EXERCISE DETAILS
Skip every picture while you write out the records below, from the first line through the one that contains "уникальные идентификаторы). Эти данные", both ends kept.

PROVIDED MATERIAL

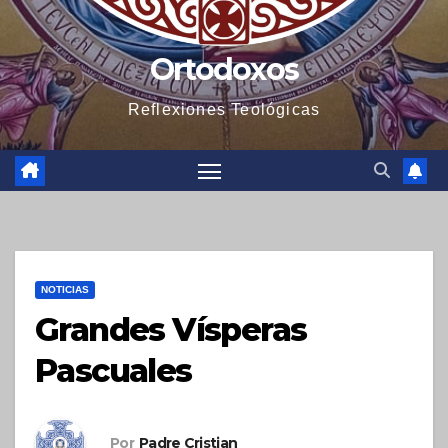
Ortodoxos
Reflexiones Teológicas
NOTICIAS
Grandes Vísperas
Pascuales
Por
Padre Cristian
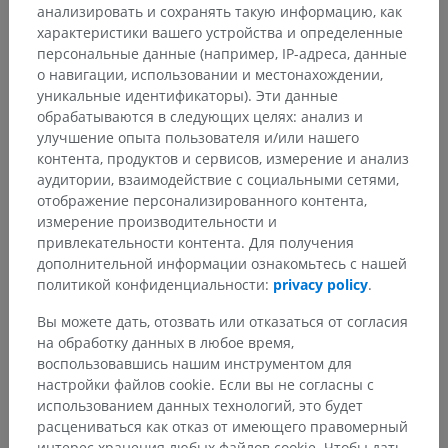
анализировать и сохранять такую информацию, как
характеристики вашего устройства и определенные
персональные данные (например, IP-адреса, данные
о навигации, использовании и местонахождении,
уникальные идентификаторы). Эти данные
обрабатываются в следующих целях: анализ и
улучшение опыта пользователя и/или нашего
Анатомическая иерархия
контента, продуктов и сервисов, измерение и анализ
аудитории, взаимодействие с социальными сетями,
отображение персонализированного контента,
измерение производительности и
Анатомия человека 2
привлекательности контента. Для получения
дополнительной информации ознакомьтесь с нашей
Анатомия человека 1
политикой конфиденциальности:
privacy policy
.
Системная анатомия
>
Нервная система
>
Вы можете дать, отозвать или отказаться от согласия
Центральная нервная система
>
Головной мозг
>
на обработку данных в любое время,
Средний мозг
>
Ножка мозга
>
воспользовавшись нашим инструментом для
Покрышка среднего мозга
>
Белое вещество
>
настройки файлов cookie. Если вы не согласны с
Перекрест верхних мозжечковых ножек
использованием данных технологий, это будет
расцениваться как отказ от имеющего правомерный
Основные структуры:
Нет анатомических терминов,
интерес хранения любых файлов cookie. Чтобы дать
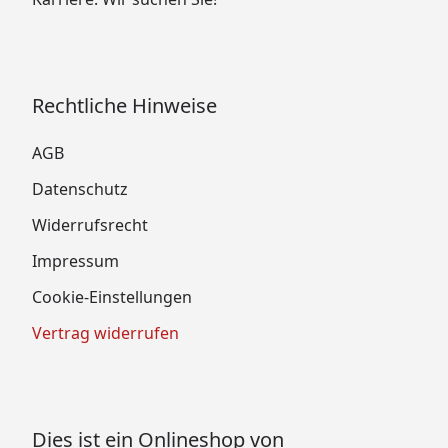
Rechtliche Hinweise
AGB
Datenschutz
Widerrufsrecht
Impressum
Cookie-Einstellungen
Vertrag widerrufen
Dies ist ein Onlineshop von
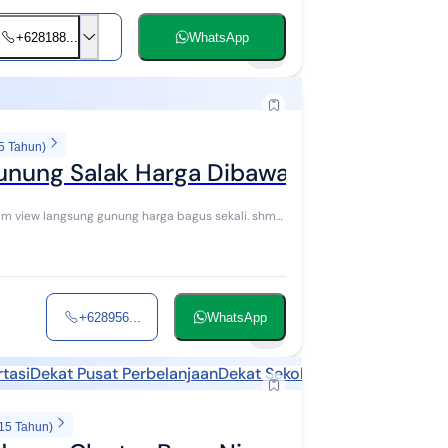
+628188...
WhatsApp
11
5 Tahun)
Gunung Salak Harga Dibawah Pasaran
m view langsung gunung harga bagus sekali. shm
+628956...
WhatsApp
7
tasi
Dekat Pusat Perbelanjaan
Dekat Sekolah
Dekat Fasilitas 
 15 Tahun)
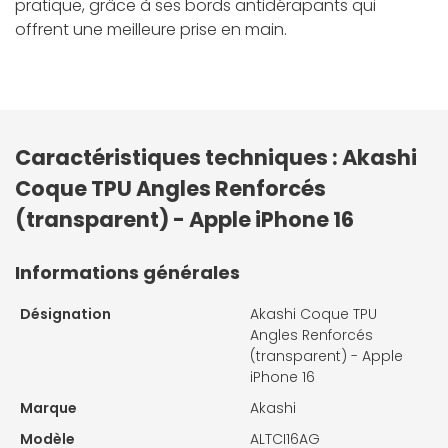
pratique, grâce à ses bords antidérapants qui
offrent une meilleure prise en main.
Caractéristiques techniques : Akashi
Coque TPU Angles Renforcés
(transparent) - Apple iPhone 16
Informations générales
Désignation
Akashi Coque TPU
Angles Renforcés
(transparent) - Apple
iPhone 16
Marque
Akashi
Modèle
ALTCI16AG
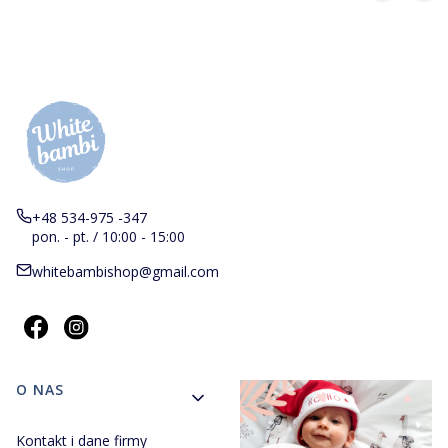
+48 534-975 -347
pon. - pt. / 10:00 - 15:00
whitebambishop@gmail.com
Linki w stopce
O NAS
Kontakt i dane firmy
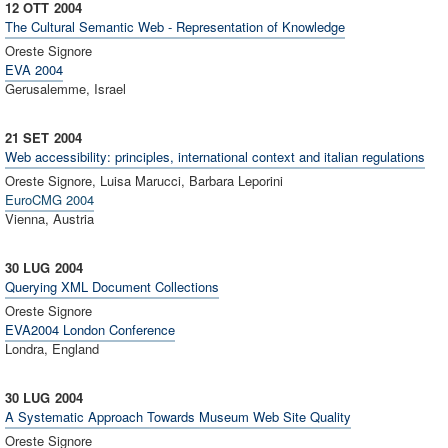
12 OTT
2004
The Cultural Semantic Web - Representation of Knowledge
Oreste Signore
EVA 2004
Gerusalemme, Israel
21 SET
2004
Web accessibility: principles, international context and italian regulations
Oreste Signore, Luisa Marucci, Barbara Leporini
EuroCMG 2004
Vienna, Austria
30 LUG
2004
Querying XML Document Collections
Oreste Signore
EVA2004 London Conference
Londra, England
30 LUG
2004
A Systematic Approach Towards Museum Web Site Quality
Oreste Signore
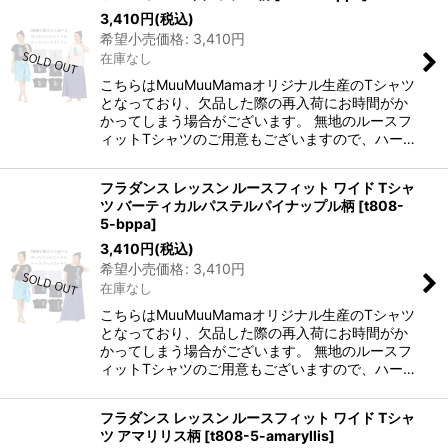
3,410
円
(税込)
希望小売価格
:
3,410
円
在庫なし
こちらはMuuMuuMamaオリジナル生産のTシャツ
となっており、欠品した際の再入荷にお時間がか
かってしまう場合がございます。 無地のルースフ
ィットTシャツのご用意もございますので、ハー…
フラダンス レッスン ルースフィット ワイド Tシャ
ツ バーティカルパステルパイナップル柄
[
t808-
5-bppa
]
3,410
円
(税込)
希望小売価格
:
3,410
円
在庫なし
こちらはMuuMuuMamaオリジナル生産のTシャツ
となっており、欠品した際の再入荷にお時間がか
かってしまう場合がございます。 無地のルースフ
ィットTシャツのご用意もございますので、ハー…
フラダンス レッスン ルースフィット ワイド Tシャ
ツ アマリリス柄
[
t808-5-amaryllis
]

RESULT FOR THIS TASK
Ortodoxos
Reflexiones Teológicas
NOTICIAS
Grandes Vísperas
Pascuales
Por
Padre Cristian
анализировать и сохранять такую информацию, как
характеристики вашего устройства и определенные
персональные данные (например, IP-адреса, данные
о навигации, использовании и местонахождении,
уникальные идентификаторы). Эти данные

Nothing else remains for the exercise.